Leeds manufacturer celebrates 130th anniversary of the first jukebox installation


The UK’s only manufacturer of classic jukeboxes, Sound Leisure, is commemorating the 130th anniversary of the first installation of the jukebox by visiting some of the first places to house a Sound Leisure jukebox when the company began in 1978.

The first jukebox, developed by the original manufacturer, Thomas Edison was installed on November 23rd 1889 at the Palais Royale Saloon in San Francisco. Constructed by the Pacific Phonograph Co, four stethoscope-like tubes were attached to an Edison Class M electric phonograph fitted inside an oak cabinet. The tubes operated individually, each being activated by inserting of a nickel, meaning that four different listeners could be plugged into the same song simultaneously.

Towels were supplied to patrons so they could wipe off the end of the tube after each listening.

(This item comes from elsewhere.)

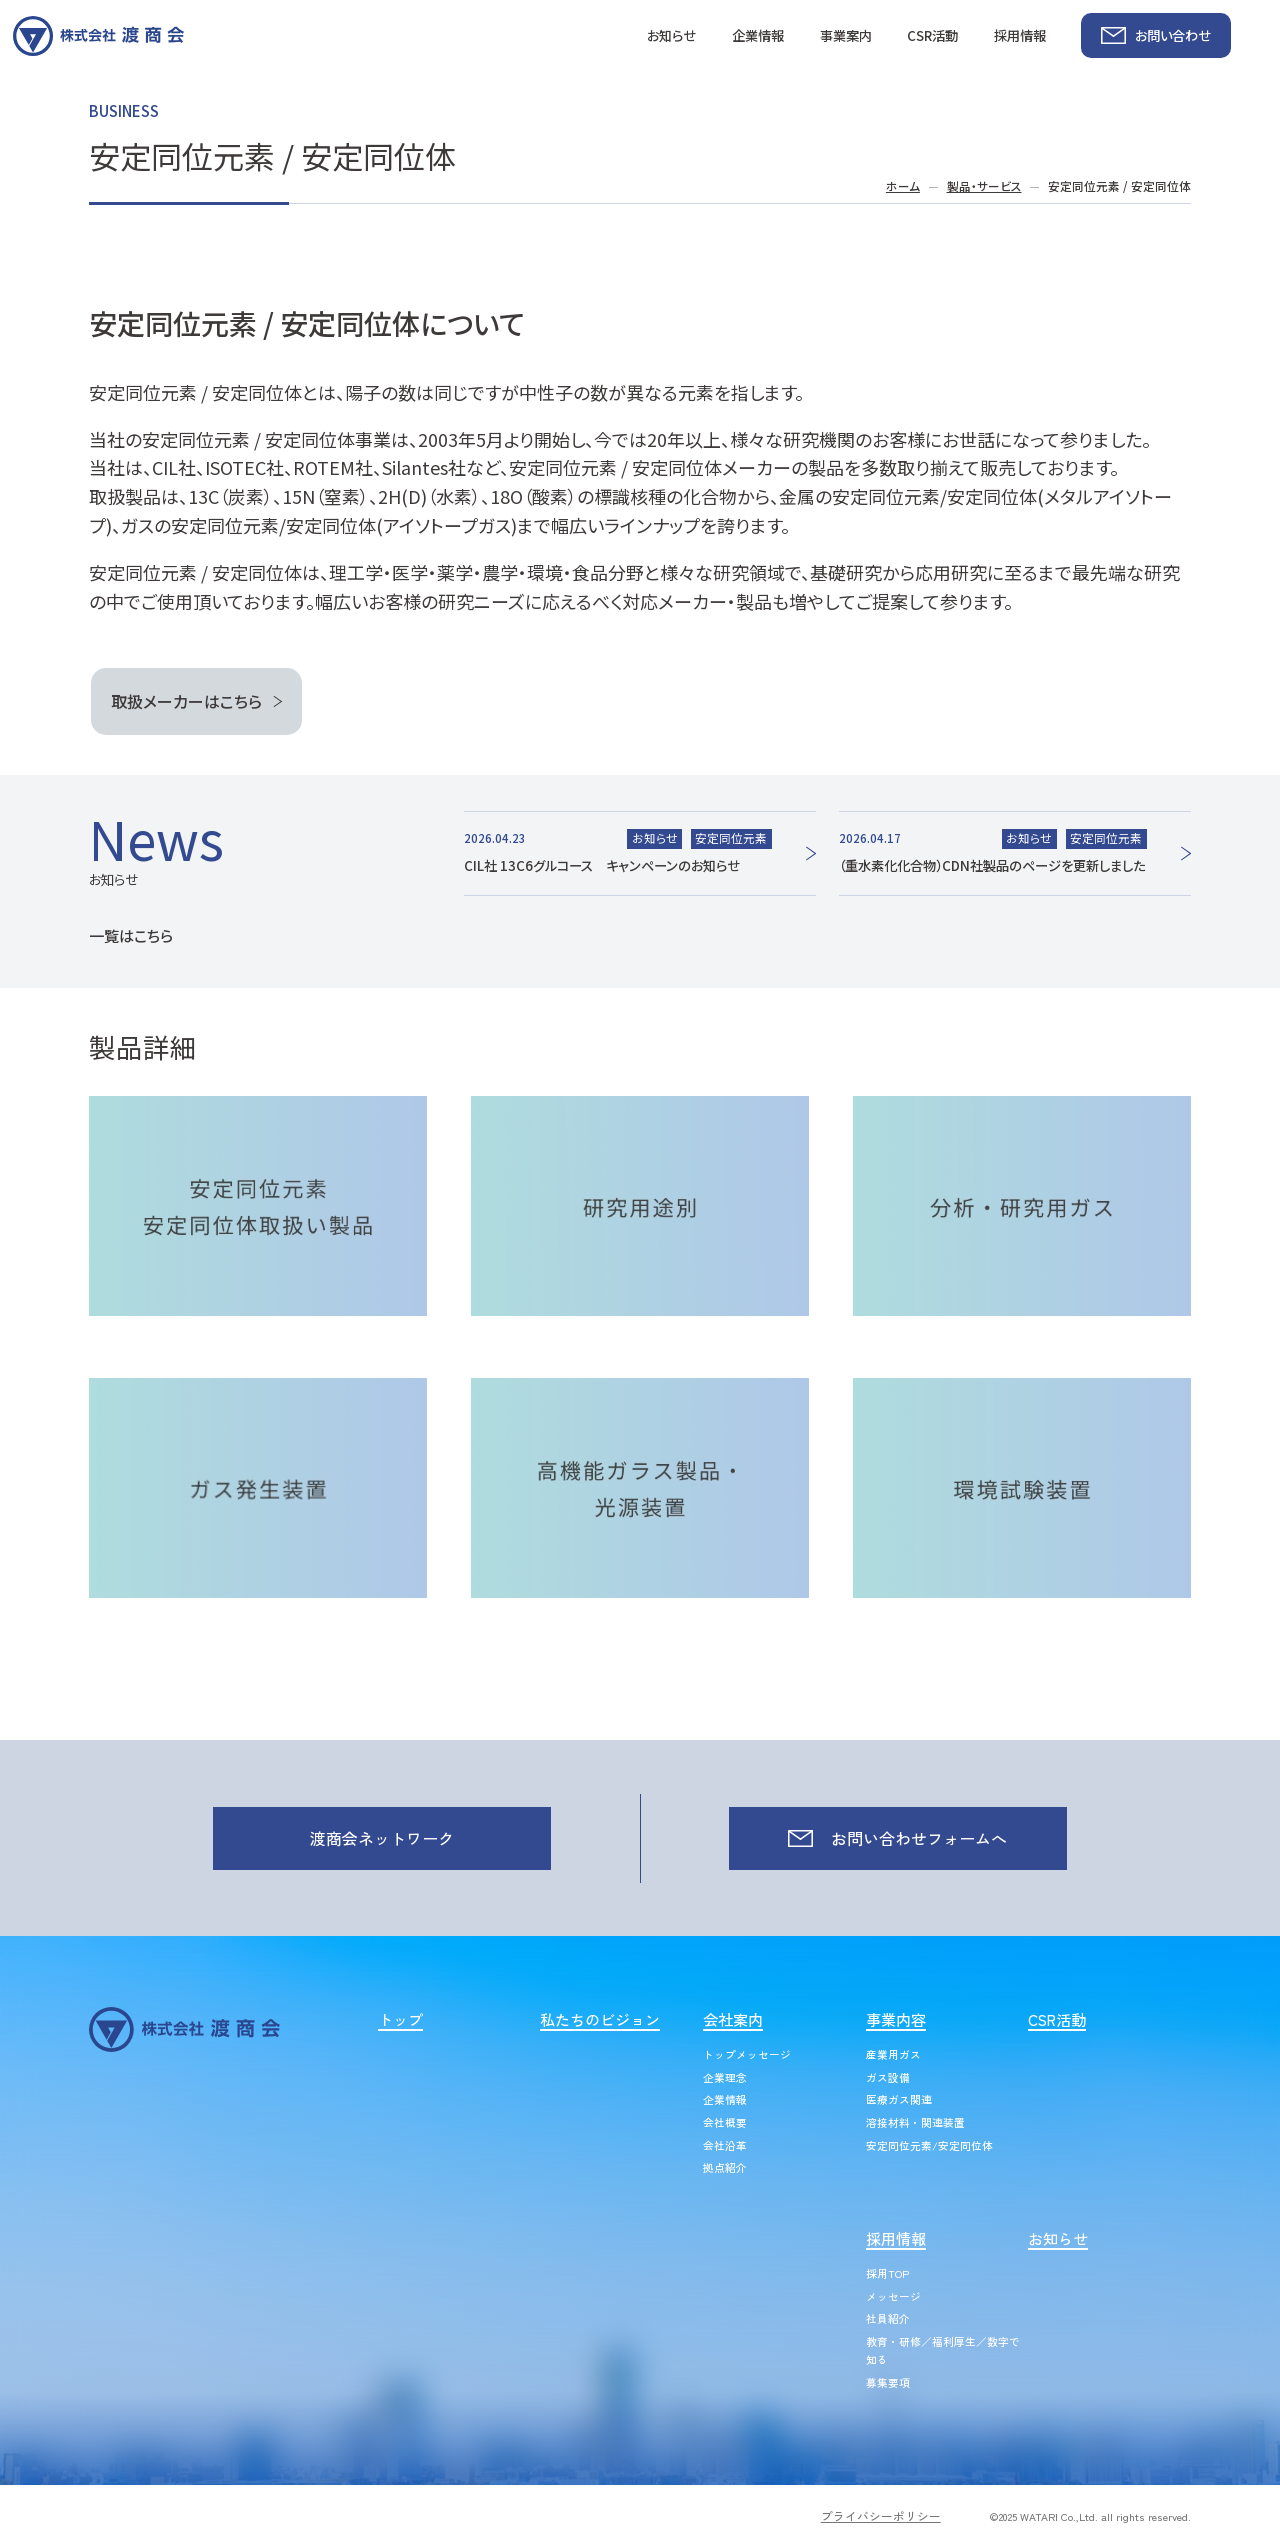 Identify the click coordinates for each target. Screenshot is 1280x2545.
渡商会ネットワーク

Today, Sound Leisure has produced over 100,000 jukeboxes from its Leeds-based factory which it exports to 28 countries around the world. Best known for its range of classic styled vinyl and CD playing jukeboxes, Sound Leisure produced commercial jukeboxes that were installed in pubs and clubs throughout the UK and some of the venues that were home to the firm’s earliest commercial jukeboxes still offer their machines as entertainment. Technological advances mean that today digital jukeboxes enable consumers to download millions of tracks remotely with some machines even offering contactless payment solutions.

130 years after the first ever jukebox installation, Leeds public house The Cricketers Arms in Seacroft became the first venue to house the new contactless machine which are growing in popularity throughout the country.

Sound Leisure co-founder, Alan Black relays his experience since the 1960s:

“I started my first business Cavala Electronics repairing TV’s, radio’s, record players and electric goods in 1965 whilst working in a garage and studying at Leeds Technical College. I was excited by my creation which today is known as ‘sound to light’ and it was after seeing a jukebox in a transport café that I realised adding lighting to original jukeboxes was what I needed to do. I used to drive across the country talking to the likes of the BBC, but nobody was interested. It was only when I met a shrewd local businessman, Albert Levy who loved the lighting I produced and installed into his personal Seeburg jukebox that he introduced me to a cellar bar in Bradford and brought in the owners of a large Bradford hotel who loved the idea which went on to feature in discotheques across the UK.

“Albert and I then joined forces to set up in business which quickly became listed on the FT100 and we installed hundreds of jukeboxes and lighting into venues. That business was acquired (which today is Chrysalis) and so I set up Sound Leisure.

“People thought I was crazy for starting manufacturing jukeboxes in the UK, but we’ve had great success over the past 41 years and are now the oldest single ownership manufacturers in the world.”

Sound Leisure managing director and son of Alan, Chris Black adds:

“Playing music for entertainment via a machine in a public place extends back 130 years and is still as relevant today as it was then. Modernisation means that people can enjoy their favourite music wherever they are but the original concept still remains and we’re proud to be part of an industry with such a great heritage.”